— WHAT TO DO —
Each line of the data below that includes the string "魔法科第一高校生" must be copied.

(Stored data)

● ● ● ● ●

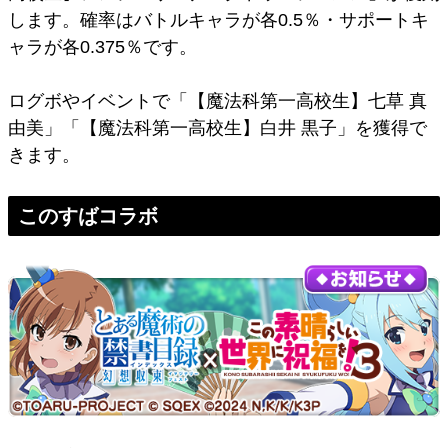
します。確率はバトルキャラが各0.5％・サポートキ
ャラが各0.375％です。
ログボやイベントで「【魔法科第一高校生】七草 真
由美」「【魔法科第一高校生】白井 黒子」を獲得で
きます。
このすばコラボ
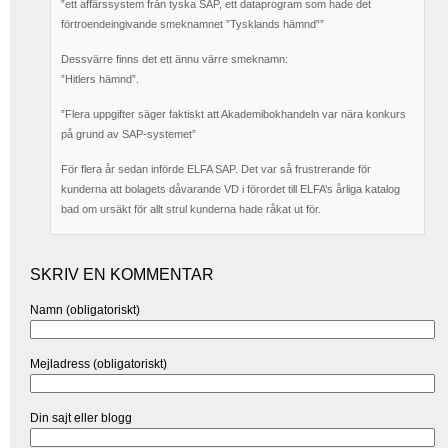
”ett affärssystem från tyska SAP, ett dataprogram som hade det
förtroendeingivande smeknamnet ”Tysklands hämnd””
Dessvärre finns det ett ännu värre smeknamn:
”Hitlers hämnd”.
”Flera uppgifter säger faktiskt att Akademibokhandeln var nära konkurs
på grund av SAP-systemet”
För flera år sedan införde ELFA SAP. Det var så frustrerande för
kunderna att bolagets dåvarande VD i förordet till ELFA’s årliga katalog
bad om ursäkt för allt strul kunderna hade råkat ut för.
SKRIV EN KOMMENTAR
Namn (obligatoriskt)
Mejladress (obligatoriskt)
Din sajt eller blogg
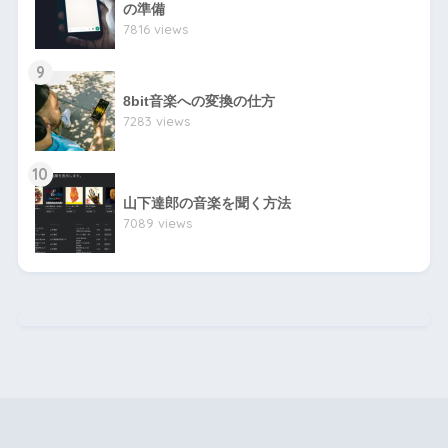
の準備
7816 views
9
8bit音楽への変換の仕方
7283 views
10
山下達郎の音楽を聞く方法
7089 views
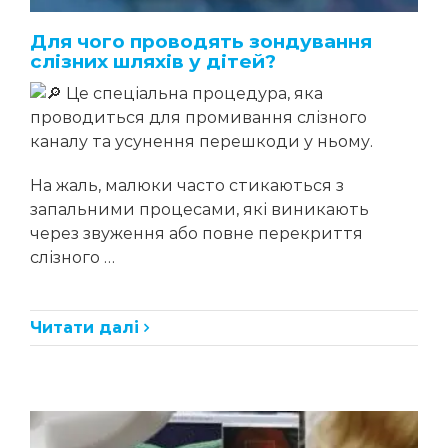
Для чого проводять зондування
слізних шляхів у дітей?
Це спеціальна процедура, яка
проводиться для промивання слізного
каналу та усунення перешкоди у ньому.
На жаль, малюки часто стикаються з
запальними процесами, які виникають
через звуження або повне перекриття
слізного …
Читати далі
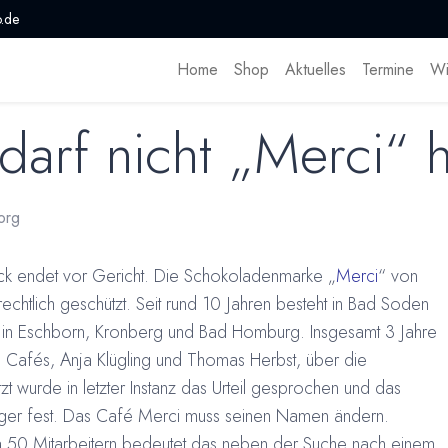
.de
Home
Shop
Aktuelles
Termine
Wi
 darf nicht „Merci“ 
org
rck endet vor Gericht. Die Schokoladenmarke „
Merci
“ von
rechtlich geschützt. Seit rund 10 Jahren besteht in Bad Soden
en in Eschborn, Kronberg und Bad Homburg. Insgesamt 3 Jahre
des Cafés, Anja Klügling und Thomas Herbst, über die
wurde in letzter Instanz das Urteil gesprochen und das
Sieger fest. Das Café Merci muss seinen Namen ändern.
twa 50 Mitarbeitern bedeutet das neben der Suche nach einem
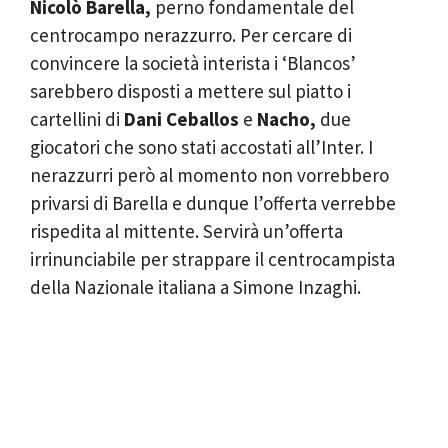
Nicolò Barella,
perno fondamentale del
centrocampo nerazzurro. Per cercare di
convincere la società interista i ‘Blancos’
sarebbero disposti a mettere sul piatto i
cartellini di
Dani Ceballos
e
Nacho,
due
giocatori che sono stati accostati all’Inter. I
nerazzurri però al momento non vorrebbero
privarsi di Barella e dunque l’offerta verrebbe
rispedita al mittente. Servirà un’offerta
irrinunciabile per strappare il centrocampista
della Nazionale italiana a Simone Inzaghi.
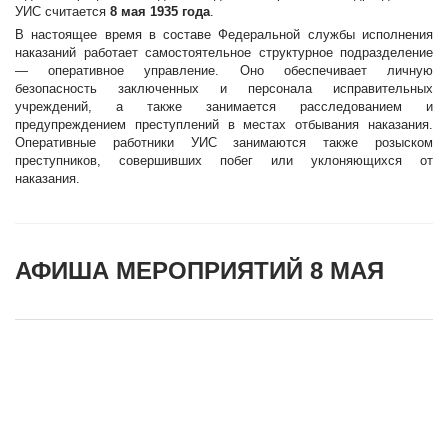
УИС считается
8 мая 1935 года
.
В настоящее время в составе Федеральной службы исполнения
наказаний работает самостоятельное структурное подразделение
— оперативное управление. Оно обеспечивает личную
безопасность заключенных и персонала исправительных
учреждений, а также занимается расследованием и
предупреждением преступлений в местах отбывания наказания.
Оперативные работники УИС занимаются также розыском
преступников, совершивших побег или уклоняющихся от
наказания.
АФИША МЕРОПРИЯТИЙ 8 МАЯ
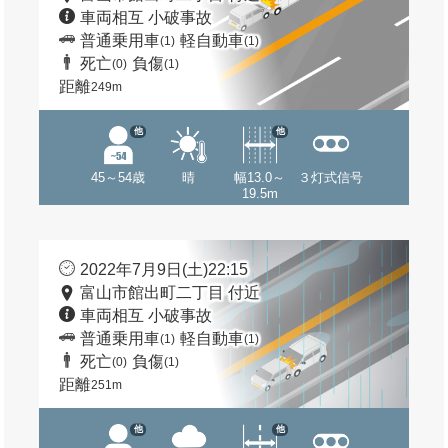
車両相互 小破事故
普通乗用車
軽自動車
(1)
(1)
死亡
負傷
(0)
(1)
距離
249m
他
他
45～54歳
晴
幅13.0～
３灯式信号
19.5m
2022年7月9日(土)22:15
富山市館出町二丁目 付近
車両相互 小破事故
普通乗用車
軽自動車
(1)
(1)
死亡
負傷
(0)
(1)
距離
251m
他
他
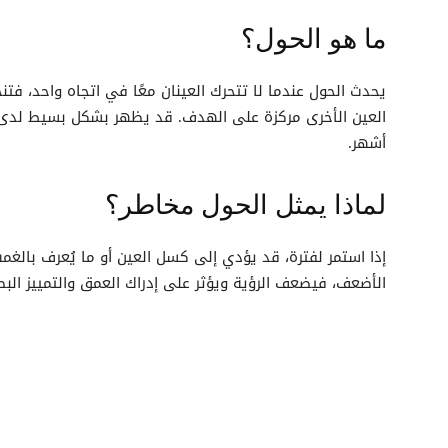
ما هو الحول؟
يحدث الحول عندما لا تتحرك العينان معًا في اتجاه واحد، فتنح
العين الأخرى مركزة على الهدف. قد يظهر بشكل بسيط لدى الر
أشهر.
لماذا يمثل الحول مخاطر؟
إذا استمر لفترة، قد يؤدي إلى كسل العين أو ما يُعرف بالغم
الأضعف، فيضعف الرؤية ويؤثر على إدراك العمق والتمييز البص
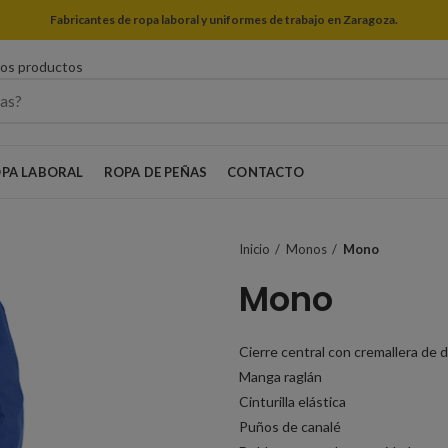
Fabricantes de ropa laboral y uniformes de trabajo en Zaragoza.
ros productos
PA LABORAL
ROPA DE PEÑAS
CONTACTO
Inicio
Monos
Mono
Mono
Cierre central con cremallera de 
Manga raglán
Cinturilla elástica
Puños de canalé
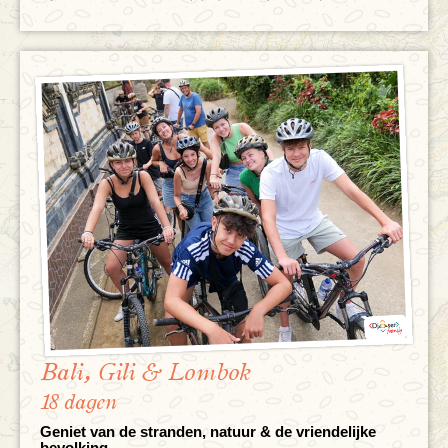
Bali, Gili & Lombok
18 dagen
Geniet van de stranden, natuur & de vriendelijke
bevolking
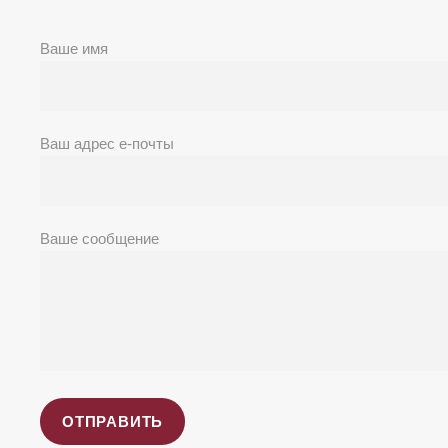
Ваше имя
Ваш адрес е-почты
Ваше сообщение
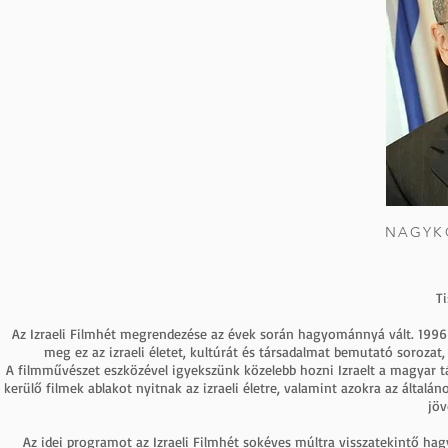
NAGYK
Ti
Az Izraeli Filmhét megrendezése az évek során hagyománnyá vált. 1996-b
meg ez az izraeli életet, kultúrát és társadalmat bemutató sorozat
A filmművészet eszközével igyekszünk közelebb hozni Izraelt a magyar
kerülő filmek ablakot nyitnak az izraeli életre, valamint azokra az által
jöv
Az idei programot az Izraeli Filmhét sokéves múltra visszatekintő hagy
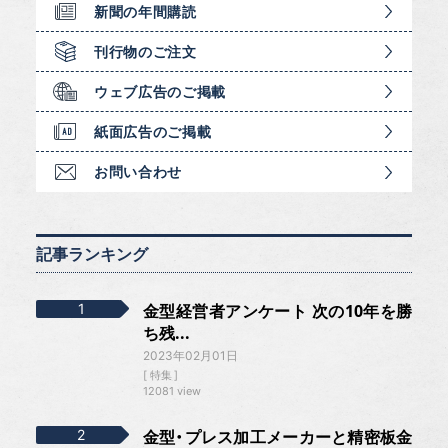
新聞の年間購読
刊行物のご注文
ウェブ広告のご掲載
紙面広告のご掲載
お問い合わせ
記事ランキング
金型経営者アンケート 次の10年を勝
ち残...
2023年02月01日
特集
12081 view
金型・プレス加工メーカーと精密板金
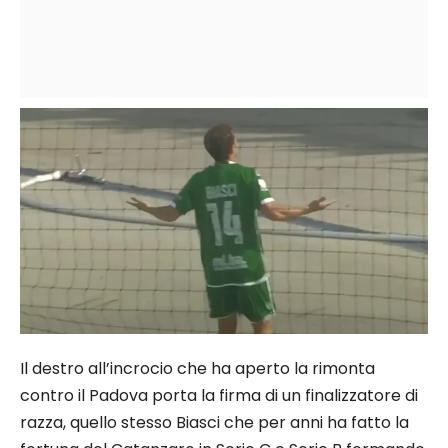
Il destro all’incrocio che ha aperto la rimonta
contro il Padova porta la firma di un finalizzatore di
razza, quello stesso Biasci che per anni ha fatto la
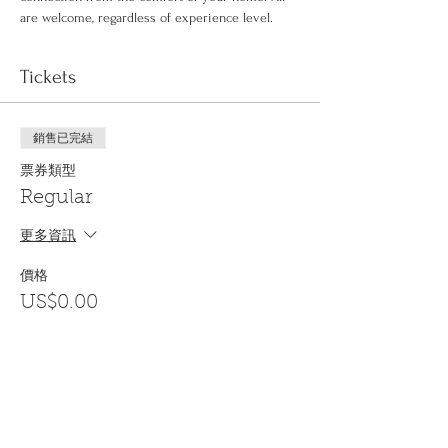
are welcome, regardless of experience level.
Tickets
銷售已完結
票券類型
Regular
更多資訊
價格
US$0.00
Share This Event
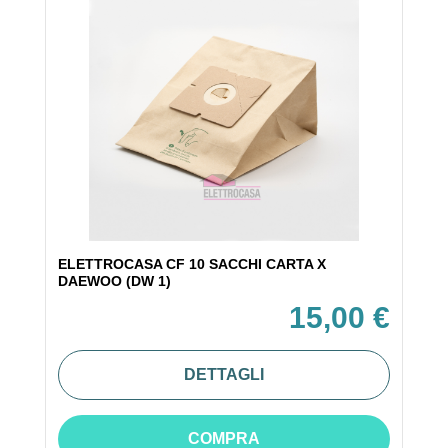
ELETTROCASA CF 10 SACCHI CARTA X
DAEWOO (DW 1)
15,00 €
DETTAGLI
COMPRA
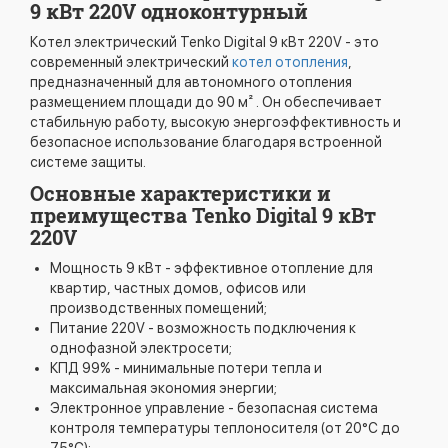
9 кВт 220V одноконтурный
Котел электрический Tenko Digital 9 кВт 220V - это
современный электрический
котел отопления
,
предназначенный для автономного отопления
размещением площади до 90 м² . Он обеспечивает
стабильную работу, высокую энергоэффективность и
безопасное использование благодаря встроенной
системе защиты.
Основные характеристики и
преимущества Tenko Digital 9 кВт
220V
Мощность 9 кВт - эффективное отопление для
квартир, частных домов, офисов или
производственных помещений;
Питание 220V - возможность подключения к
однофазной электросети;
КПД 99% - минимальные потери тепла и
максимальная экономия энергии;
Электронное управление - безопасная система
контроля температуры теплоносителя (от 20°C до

● ● ● ● ●

— RESPONSE —
ログボやイベントで「【魔法科第一高校生】七草 真
由美」「【魔法科第一高校生】白井 黒子」を獲得で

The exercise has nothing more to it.